Please see the attachment

Author Response File: Author Response.pdf

Round 2

Reviewer 1 Report

The manuscript has been slightly improved. However, the authored failed to address most of the key concerns raised, there are still numerous obvious questions that remain unanswered, and many parts of the data are still not convincing. Therefore, another round of major revision will be necessary before the manuscript can be considered for publication. In addition, it should also be pointed out that the ordering, organization, sizing and labeling of the figures all leave much to be desired.

Author Response

Please see attached

Author Response File: Author Response.pdf

Reviewer 2 Report

Authors perform experiments and answer all the issues. Now the manuscript is better to understand and more solid.

Author Response

No response was required by this reviewer

Reviewer 3 Report

The authors have addressed some of my concerns but others have not. For example, regarding the effect of NCOR2 overexpression in restoring sensitivity to epirubicin, they comment that required additional experiments go beyond the focus of this study. However, this reviewer believes that understanding the effect of NCOR2 overexpression in the acquisition of chemoresistance in breast cancer is the actual focus of the study. 

 

 

Author Response

The reviewer has suggested we demonstrate the effect of NCOR2 overexpression in restoring sensitivity to epirubicin. To address the reviewer’s interest, we have tried to transfect the NCOR2 expression plasmid in to MCF-7 EpiR cells. MCF-7 EpiR cells become more difficult to transfect than MCF-7 cells. Compounded by the large size of the NCOR2 plasmid, our preliminary attempts have not yet yielded success, indicating this experiment will still require much more time to complete.

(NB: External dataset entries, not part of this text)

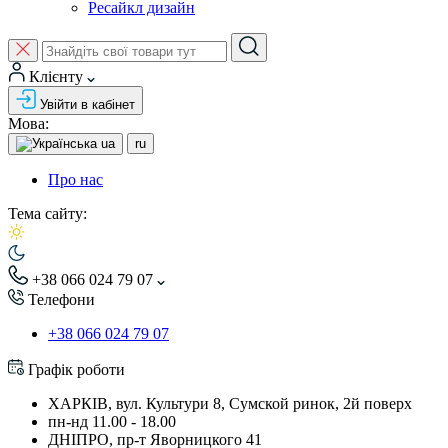
Ресайкл дизайн
Клієнту
Увійти в кабінет
Мова:
ua
ru
Про нас
Тема сайту:
+38 066 024 79 07
Телефони
+38 066 024 79 07
Графік роботи
ХАРКІВ, вул. Культури 8, Сумской ринок, 2й поверх
пн-нд 11.00 - 18.00
ДНІПРО, пр-т Яворницкого 41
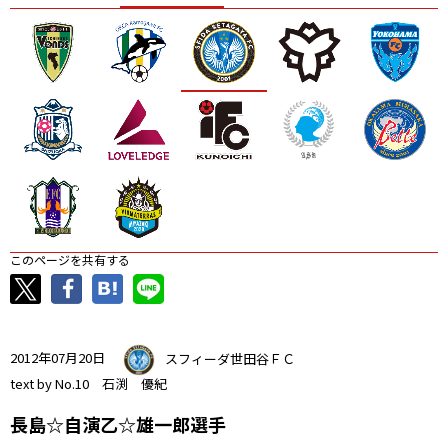
ニッパツ
名古屋
静岡
愛媛Ｌ
このページを共有する
2012年07月20日
スフィーダ世田谷ＦＣ
text by No.10 石渕 優紀
長島☆自演乙☆雄一郎選手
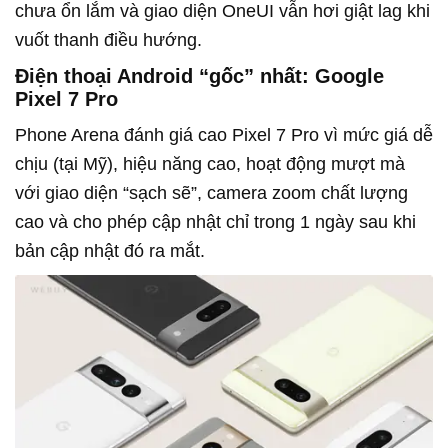
chưa ổn lắm và giao diện OneUI vẫn hơi giật lag khi
vuốt thanh điều hướng.
Điện thoại Android “gốc” nhất: Google
Pixel 7 Pro
Phone Arena đánh giá cao Pixel 7 Pro vì mức giá dễ
chịu (tại Mỹ), hiệu năng cao, hoạt động mượt mà
với giao diện “sạch sẽ”, camera zoom chất lượng
cao và cho phép cập nhật chỉ trong 1 ngày sau khi
bản cập nhật đó ra mắt.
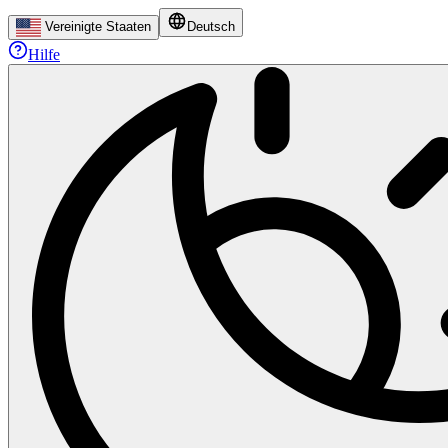
Vereinigte Staaten
Deutsch
Hilfe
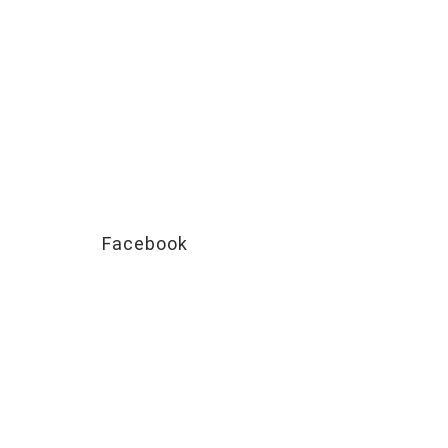
Facebook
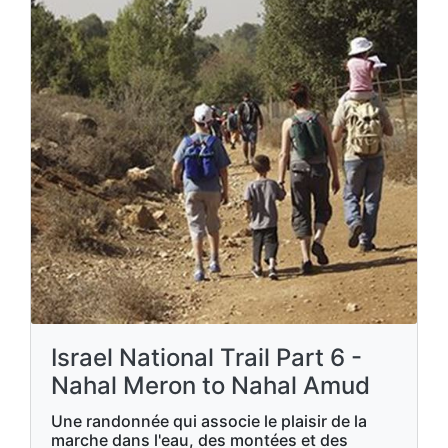
Israel National Trail Part 6 -
Nahal Meron to Nahal Amud
Une randonnée qui associe le plaisir de la
marche dans l'eau, des montées et des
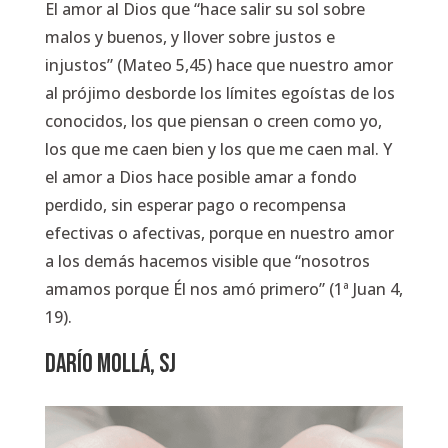
El amor al Dios que
“hace salir su sol sobre
malos y buenos, y llover sobre justos e
injustos” (Mateo 5,45)
hace que nuestro amor
al prójimo desborde los límites egoístas de los
conocidos, los que piensan o creen como yo,
los que me caen bien y los que me caen mal. Y
el amor a Dios hace posible amar a fondo
perdido, sin esperar pago o recompensa
efectivas o afectivas, porque en nuestro amor
a los demás hacemos visible que
“nosotros
amamos porque Él nos amó primero” (1ª Juan 4,
19).
Darío Mollá, SJ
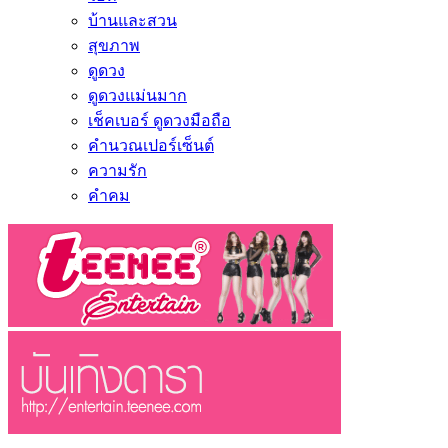
บ้านและสวน
สุขภาพ
ดูดวง
ดูดวงแม่นมาก
เช็คเบอร์ ดูดวงมือถือ
คำนวณเปอร์เซ็นต์
ความรัก
คำคม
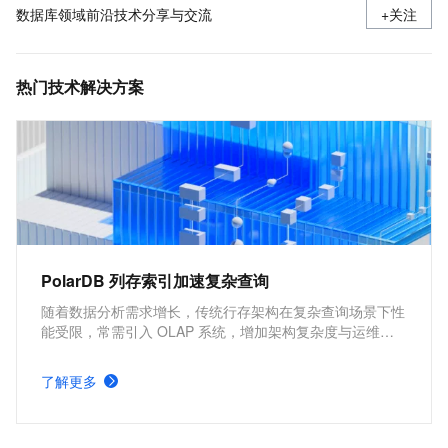
数据库领域前沿技术分享与交流
+关注
热门技术解决方案
PolarDB 列存索引加速复杂查询
随着数据分析需求增长，传统行存架构在复杂查询场景下性
能受限，常需引入 OLAP 系统，增加架构复杂度与运维成
本。PolarDB MySQL 列存索引（IMCI）支持高性能复杂查
询，实现 HTAP 一体化处理，减少系统依赖，同时保持事务
了解更多
一致性，满足实时分析与交易混合场景需求。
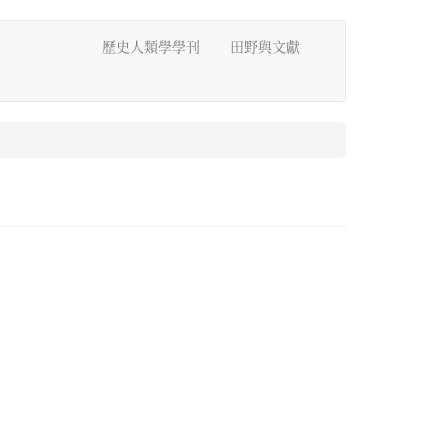
歷史人類學學刊
田野與文獻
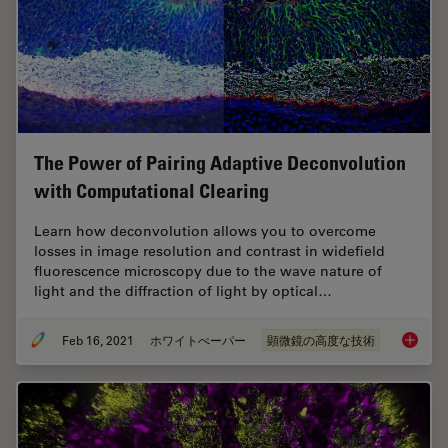
The Power of Pairing Adaptive Deconvolution
with Computational Clearing
Learn how deconvolution allows you to overcome
losses in image resolution and contrast in widefield
fluorescence microscopy due to the wave nature of
light and the diffraction of light by optical…
Feb 16, 2021
ホワイトぺーパー
顕微鏡の高度な技術
The Pow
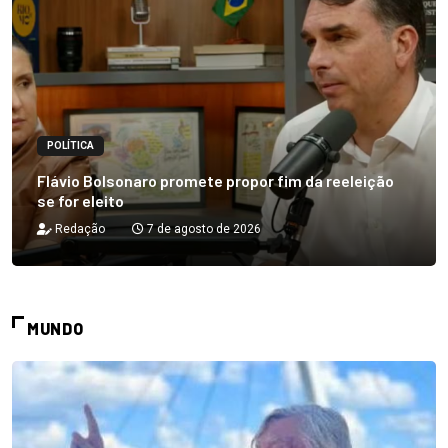
POLÍTICA
Flávio Bolsonaro promete propor fim da reeleição
se for eleito
Redação
7 de agosto de 2026
MUNDO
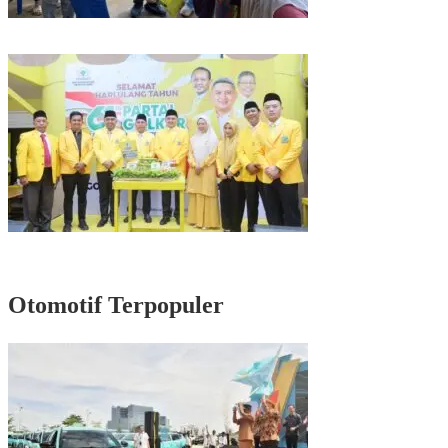
Kunjungan Reses di Parepare, Taufan Pawe Siap Perjuangkan Aspirasi
Masyarakat di Senayan
Rayakan HUT Partai ke-61, Munafri: Golkar Makassar Harus Hadir untuk
Rakyat
Otomotif Terpopuler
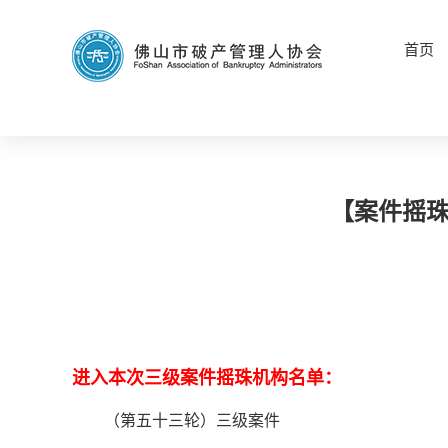
首页
【案件摇珠
进入本次三级案件摇珠机构名单：
（第五十三轮）三级案件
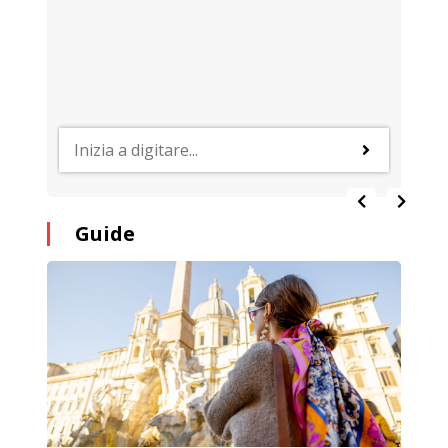
Guide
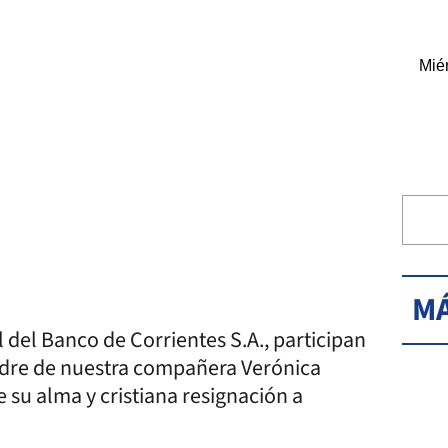
Miér
MÁ
l del Banco de Corrientes S.A., participan
adre de nuestra compañera Verónica
 su alma y cristiana resignación a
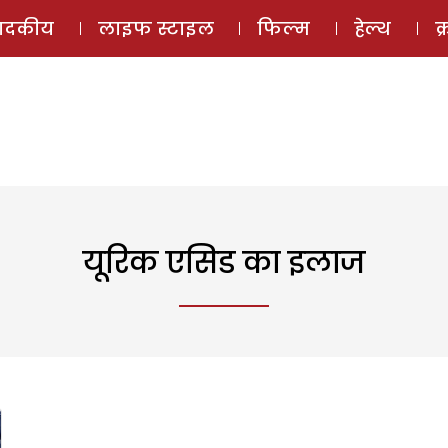
ई-मैगज़ीन
ऑडियो 
पादकीय
लाइफ स्टाइल
फिल्म
हेल्थ
क
यूरिक एसिड का इलाज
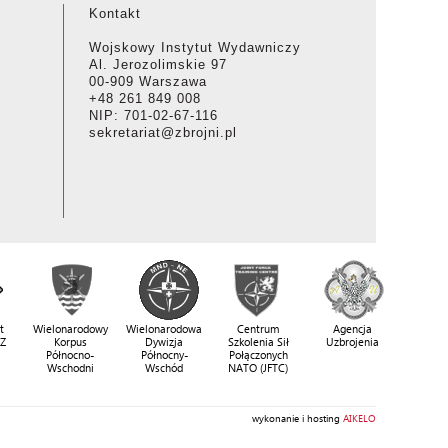
Kontakt
Wojskowy Instytut Wydawniczy
Al. Jerozolimskie 97
00-909 Warszawa
+48 261 849 008
NIP: 701-02-67-116
sekretariat@zbrojni.pl
t
Wielonarodowy
Wielonarodowa
Centrum
Agencja
SZ
Korpus
Dywizja
Szkolenia Sił
Uzbrojenia
Północno-
Północny-
Połączonych
Wschodni
Wschód
NATO (JFTC)
wykonanie i hosting
AIKELO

In the last response, we quoted a previous publication [1] investigating its effects in another cancer. Their results showed NCOR2 overexpression in certain HNSCC cell lines would reduce resistance to chemotherapy (cisplatin and paclitaxel) while enhanced resistance was found in other HNSCC cell lines. We agree that adding data of NCOR2 overexpression can be an interesting point, but waiting for these experiments to be completed will result in significant delay to the manuscript publication.

Reference:

Rigalli, J.P.; Reichel, M.; Reuter, T.; Tocchetti, G.N.; Dyckhoff, G.; Herold-Mende, C.; Theile, D.; Weiss, J. The pregnane X receptor (PXR) and the nuclear receptor corepressor 2 (NCoR2) modulate cell growth in head and neck squamous cell carcinoma. PLoS One 2018, 13, e0193242-e0193242, doi:10.1371/journal.pone.0193242.

Round 3

Reviewer 1 Report

Authors have made efforts to improve the manuscript.